Your Stuttering Focus

If you spend enough time in corporate America, you’ll notice there are plenty of catchphrases and slogans and jargon and … whatnot. I suppose you could apply it to work, but let me try to apply a thing or two to stuttering. Today I want to “focus on the wins.”

What does that mean? Well, it’s two fold.

1. When you go into a speaking situation, you have to focus on getting the message across. You have to “win” the conversation. If you need to get some information, get it. Don’t leave anything in the gray just because you couldn’t say a single word. What will that do? You’ll have to call again. And speak again. Or you’ll be left in the lurch. This leads to …

2. When you’re reflecting on your stuttering for the day or for the week, focus on the wins only. Who cares if you didn’t get to eat what you wanted to because you didn’t want to say, “reuben?” Fine, you didn’t get what you want. Move on. Did you at least win a diet coke and get that ordered? What about when you asked where the bathroom was, or when you did call someone and ask them what their opening hours are? Wins. You’re doing good, and you’re going to get through this.

I can’t always say my name when I’m asked. Fine. I can deal with that. Push it to the side, push it to the back. What about the other 99% of the conversation that hasn’t even happened? Am I going to let the name muddy those waters? No.

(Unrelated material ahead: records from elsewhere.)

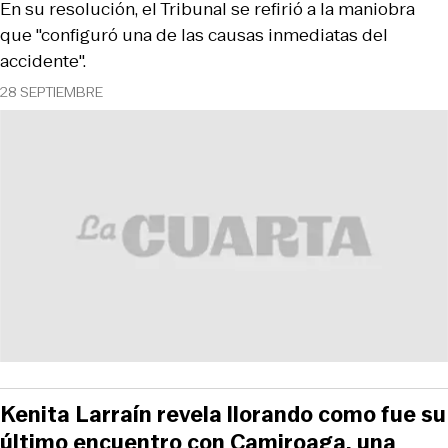
En su resolución, el Tribunal se refirió a la maniobra
que "configuró una de las causas inmediatas del
accidente".
28 SEPTIEMBRE
Kenita Larraín revela llorando como fue su
último encuentro con Camiroaga, una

Aside: I’m still playing around with the layout of the site. Was happy to see I could get some Twitter stuff on here at least. Nice. If you have any comments on it, do let me know!

A stuttering outlook

I suppose this will be a larger, more philosophical discussion at some point, but what I want to know is, if you’ve set up your life to not stutter, are you still someone who stutters?

For example, if you’ve got a job with a minimal amount of talking — and you’ve mastered the things you need to say with confidence, gusto and fluency, and your home life isn’t too complicated — not a lot of dinner parties (if at all) social gatherings, etc., and maybe you don’t have children to stutter to, does this mean you’re fluent?

Or maybe that you’re just really good at being covert?

This all may seem like a strange premise, but here’s my point — it matters when it comes to things like career advice. If I give (biased) career advice and say, “you should be an engineer. You’ll be able to get by with a minimal amount of talking, probably not have to do any presentations, and the pay isn’t half-bad either,” am I really just advocating that someone who stutters continues to be covert and hide?

Or even with regards to family life — I could say, “you should date or marry someone who isn’t as social — it’ll just make you tired,” am I really just saying that someone with a large family who’s very sociable will put too much pressure on your speech?

I’ve been thinking about these things since subscribing to a number of facebook groups and e-mail lists. I’m 35 now, and I’ve been stuttering for nearly 30 years. There are a lot of young people out there looking for advice, and I think there’s a balance to strike here.

On the one hand, you can push someone really hard — tell them, you know what, screw your stuttering — do whatever you want! If a listener doesn’t like it, they can piss off.

On the other extreme, there’s saying nothing. There’s perfecting your covert behavior.

What’s in the middle? To still acknowledge the fact that you’re going to get frustrated once in a while? That you’re going to have a bad day? How do you explain to someone that they can overcome this, but then turn around and say, well, some battles aren’t worth fighting?

I suppose one thing to do is say to a younger person, “alright, well, you have to choose. Either embrace this and say, “yes, I’m someone who stutters,” or keep on doing what you’re doing and being covert. But remember that if you embrace this, there’s always a chance that you’re going to have 99 bad days out of a hundred. I mean, how honest do we have to be here? Can I throw in that well, 99 out of a hundred interactions aren’t going to mean anything anyway, so if you stutter, who cares? It won’t kill you.

What would you say to a young person who stutters?